Question

Two forces \( \vec{F}_1 \) and \( \vec{F}_2 \) are acting on a body. One force has magnitude thrice that of the other force, and the resultant of the two forces is equal to the force of larger magnitude. The angle between \( \vec{F}_1 \) and \( \vec{F}_2 \) is \( \cos^{-1}\left(\frac{1}{n}\right) \). The value of \( |n| \) is _____.

Answer 1

Correct Answer: 6

Given:

\[ |\vec{F}_1| = F, \quad |\vec{F}_2| = 3F \]

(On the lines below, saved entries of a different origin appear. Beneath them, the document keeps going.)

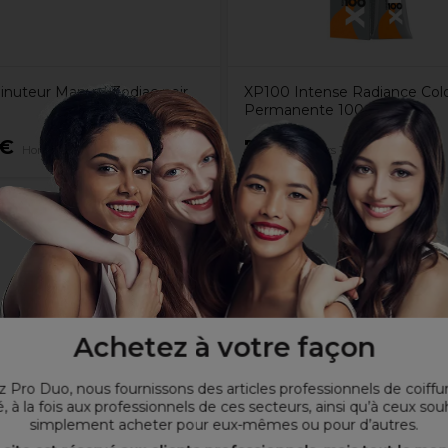
Minuteur Manuel Zodiac noir
XP100 Intense Radiance Colo
Permanente 100ml 7.11
9€
7,65€
Hors TVA
Hors TVA
Achetez à votre façon
se
 Pro Duo, nous fournissons des articles professionnels de coiffu
, à la fois aux professionnels de ces secteurs, ainsi qu’à ceux sou
simplement acheter pour eux-mêmes ou pour d’autres.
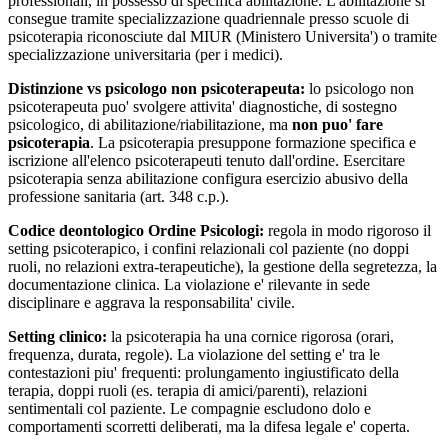
professionali, in possesso di specifica abilitazione. L'abilitazione si
consegue tramite specializzazione quadriennale presso scuole di
psicoterapia riconosciute dal MIUR (Ministero Universita') o tramite
specializzazione universitaria (per i medici).
Distinzione vs psicologo non psicoterapeuta:
lo psicologo non
psicoterapeuta puo' svolgere attivita' diagnostiche, di sostegno
psicologico, di abilitazione/riabilitazione, ma
non puo' fare
psicoterapia
. La psicoterapia presuppone formazione specifica e
iscrizione all'elenco psicoterapeuti tenuto dall'ordine. Esercitare
psicoterapia senza abilitazione configura esercizio abusivo della
professione sanitaria (art. 348 c.p.).
Codice deontologico Ordine Psicologi:
regola in modo rigoroso il
setting psicoterapico, i confini relazionali col paziente (no doppi
ruoli, no relazioni extra-terapeutiche), la gestione della segretezza, la
documentazione clinica. La violazione e' rilevante in sede
disciplinare e aggrava la responsabilita' civile.
Setting clinico:
la psicoterapia ha una cornice rigorosa (orari,
frequenza, durata, regole). La violazione del setting e' tra le
contestazioni piu' frequenti: prolungamento ingiustificato della
terapia, doppi ruoli (es. terapia di amici/parenti), relazioni
sentimentali col paziente. Le compagnie escludono dolo e
comportamenti scorretti deliberati, ma la difesa legale e' coperta.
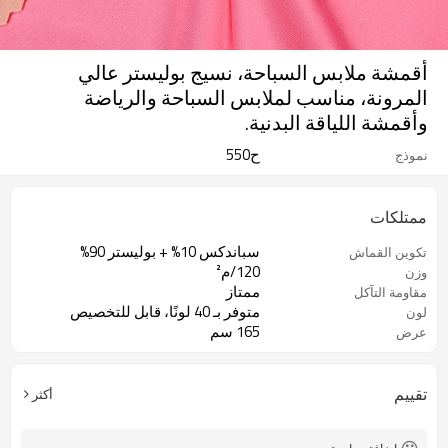
أقمشة ملابس السباحة، نسيج بوليستر عالي
المرونة، مناسب لملابس السباحة والرياضة
وأقمشة اللياقة البدنية.
ح550
نموذج
ممتلكات
سباندكس 10% + بوليستر 90%
تكوين القماش
120/م²
وزن
ممتاز
مقاومة التآكل
متوفر بـ 40 لونًا، قابل للتخصيص
لون
165 سم
عرض
تقييم
أكثر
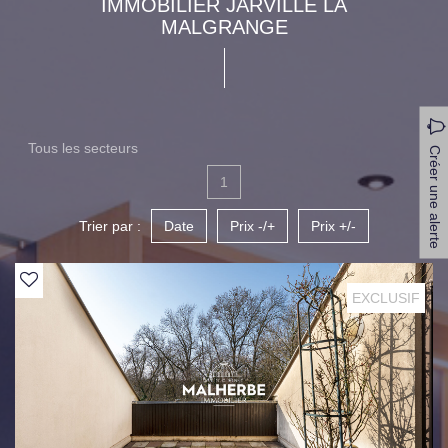
IMMOBILIER JARVILLE LA
MALGRANGE
Tous les secteurs
Créer une alerte
1
Trier par :
Date
Prix -/+
Prix +/-
EXCLUSIF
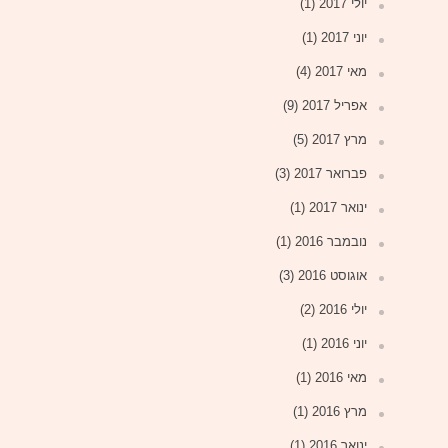
יולי 2017
(1)
יוני 2017
(1)
מאי 2017
(4)
אפריל 2017
(9)
מרץ 2017
(5)
פברואר 2017
(3)
ינואר 2017
(1)
נובמבר 2016
(1)
אוגוסט 2016
(3)
יולי 2016
(2)
יוני 2016
(1)
מאי 2016
(1)
מרץ 2016
(1)
ינואר 2016
(1)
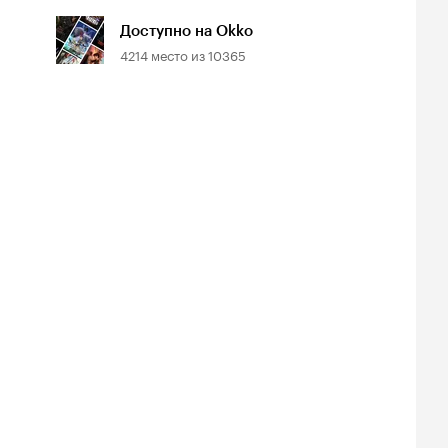
Доступно на Okko
4214
место из
10365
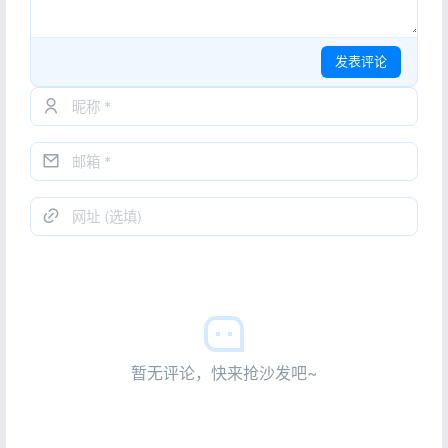
发表评论
暂无评论，快来抢沙发吧~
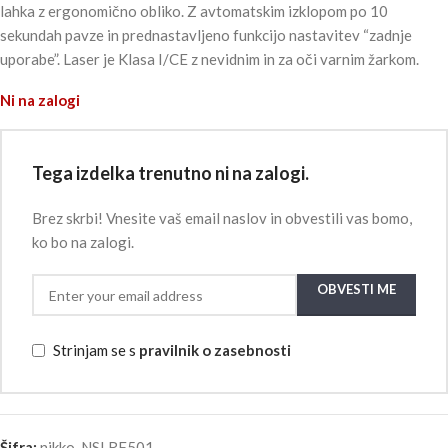
lahka z ergonomično obliko. Z avtomatskim izklopom po 10
sekundah pavze in prednastavljeno funkcijo nastavitev “zadnje
uporabe”. Laser je Klasa I/CE z nevidnim in za oči varnim žarkom.
Ni na zalogi
Tega izdelka trenutno ni na zalogi.
Brez skrbi! Vnesite vaš email naslov in obvestili vas bomo,
ko bo na zalogi.
OBVESTI ME
Strinjam se s
pravilnik o zasebnosti
Šifra:
nikko-NSLRF501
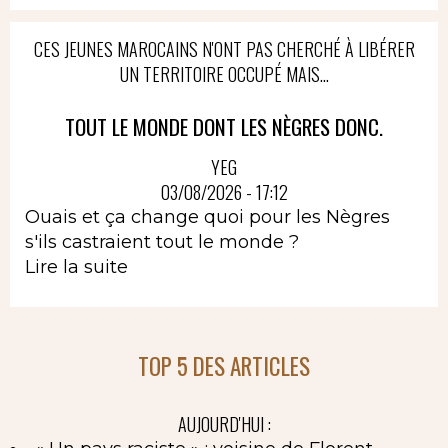
CES JEUNES MAROCAINS N'ONT PAS CHERCHÉ À LIBÉRER
UN TERRITOIRE OCCUPÉ MAIS...
TOUT LE MONDE DONT LES NÈGRES DONC.
YEG
03/08/2026 - 17:12
Ouais et ça change quoi pour les Nègres
s'ils castraient tout le monde ?
Lire la suite
TOP 5 DES ARTICLES
AUJOURD'HUI :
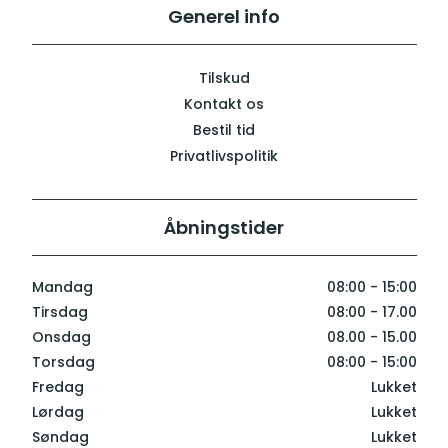
Generel info
Tilskud
Kontakt os
Bestil tid
Privatlivspolitik
Åbningstider
Mandag
08:00 - 15:00
Tirsdag
08:00 - 17.00
Onsdag
08.00 - 15.00
Torsdag
08:00 - 15:00
Fredag
Lukket
Lørdag
Lukket
Søndag
Lukket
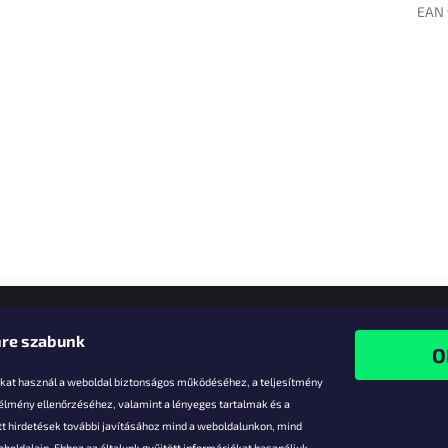
EAN 
re szabunk
-kat használ a weboldal biztonságos működéséhez, a teljesítmény
 élmény ellenőrzéséhez, valamint a lényeges tartalmak és a
t hirdetések további javításához mind a weboldalunkon, mind
boldalain. Ehhez az általunk gyűjtött információkat használjuk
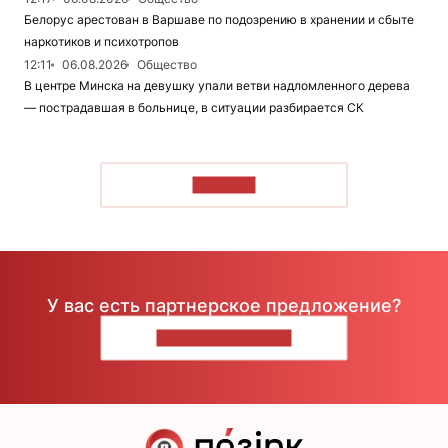
Белорус арестован в Варшаве по подозрению в хранении и сбыте
наркотиков и психотропов
12:11
06.08.2026
Общество
В центре Минска на девушку упали ветви надломленного дерева
— пострадавшая в больнице, в ситуации разбирается СК
ЧИТАТЬ
У вас есть партнерское предложение?
НАПИШИТЕ НАМ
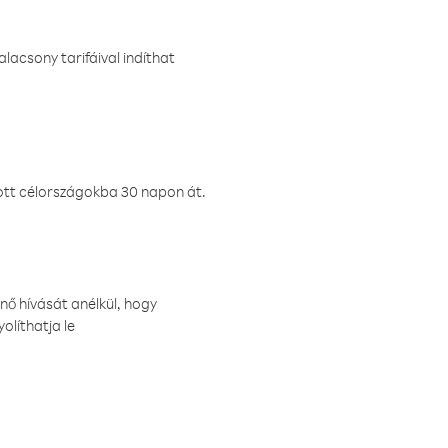
lacsony tarifáival indíthat
ztott célországokba 30 napon át.
nő hívását anélkül, hogy
olíthatja le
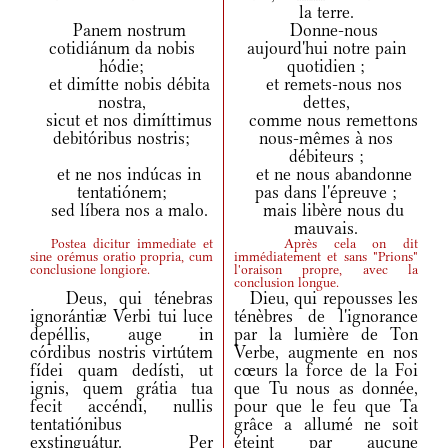
la terre.
Panem nostrum
Donne-nous
cotidiánum da nobis
aujourd'hui notre pain
hódie;
quotidien ;
et dimítte nobis débita
et remets-nous nos
nostra,
dettes,
sicut et nos dimíttimus
comme nous remettons
debitóribus nostris;
nous-mêmes à nos
débiteurs ;
et ne nos indúcas in
et ne nous abandonne
tentatiónem;
pas dans l'épreuve ;
sed líbera nos a malo.
mais libère nous du
mauvais.
Postea dicitur immediate et
Après cela on dit
sine orémus oratio propria, cum
immédiatement et sans "Prions"
conclusione longiore.
l'oraison propre, avec la
conclusion longue.
Deus, qui ténebras
Dieu, qui repousses les
ignorántiæ Verbi tui luce
ténèbres de l'ignorance
depéllis, auge in
par la lumière de Ton
córdibus nostris virtútem
Verbe, augmente en nos
fídei quam dedísti, ut
cœurs la force de la Foi
ignis, quem grátia tua
que Tu nous as donnée,
fecit accéndi, nullis
pour que le feu que Ta
tentatiónibus
grâce a allumé ne soit
exstinguátur. Per
éteint par aucune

The resultant force \( |\vec{F}_R| \) is equal to the larger force:
\[ |\vec{F}_R| = 3F \]

The magnitude of the resultant is given by:
\[ |\vec{F}_R|^2 = |\vec{F}_1|^2 + |\vec{F}_2|^2 + 2|\vec{F}_1||\vec{F}_2| \cos \theta \]

Substituting the values:

\[ (3F)^2 = F^2 + (3F)^2 + 2 \times F \times 3F \cos \theta \]

Simplifying:

\[ 9F^2 = F^2 + 9F^2 + 6F^2 \cos \theta \]

Rearranging terms:

\[ 0 = 6F^2 \cos \theta \]
\[ \cos \theta = -\frac{1}{6} \]

Therefore:

\[ \theta = \cos^{-1} \left( -\frac{1}{6} \right) \]

Given that \( \cos \theta = \frac{1}{n} \), 

we have:
\[ n = -6 \implies |n| = 6 \]

Answer 2

Step 1: Given information.
Let the two forces be \( \vec{F}_1 \) and \( \vec{F}_2 \).
Given that one force has a magnitude three times the other, we can assume:
\[ F_1 = 3F_2 \] and the magnitude of their resultant is equal to the larger force, i.e.
\[ R = F_1 \]
Step 2: Relation for the magnitude of the resultant.
For two forces \( F_1 \) and \( F_2 \) acting at an angle \( \theta \), the resultant is:
\[ R = \sqrt{F_1^2 + F_2^2 + 2F_1F_2\cos\theta} \] Substitute \( R = F_1 \):
\[ F_1 = \sqrt{F_1^2 + F_2^2 + 2F_1F_2\cos\theta} \]
Step 3: Simplify the equation.
Square both sides:
\[ F_1^2 = F_1^2 + F_2^2 + 2F_1F_2\cos\theta \] Cancel \( F_1^2 \) from both sides:
\[ 0 = F_2^2 + 2F_1F_2\cos\theta \] \[ \Rightarrow \cos\theta = -\frac{F_2}{2F_1} \]
Step 4: Substitute \( F_1 = 3F_2 \).
\[ \cos\theta = -\frac{F_2}{2 \times 3F_2} = -\frac{1}{6} \] Thus, the angle between the two forces is:
\[ \theta = \cos^{-1}\left(-\frac{1}{6}\right) \]
Since the question gives the angle as \( \cos^{-1}\left(\frac{1}{n}\right) \), we have:
\[ \frac{1}{n} = -\frac{1}{6} \quad \Rightarrow \quad |n| = 6 \]
Step 5: Final Answer.
\[ \boxed{|n| = 6} \]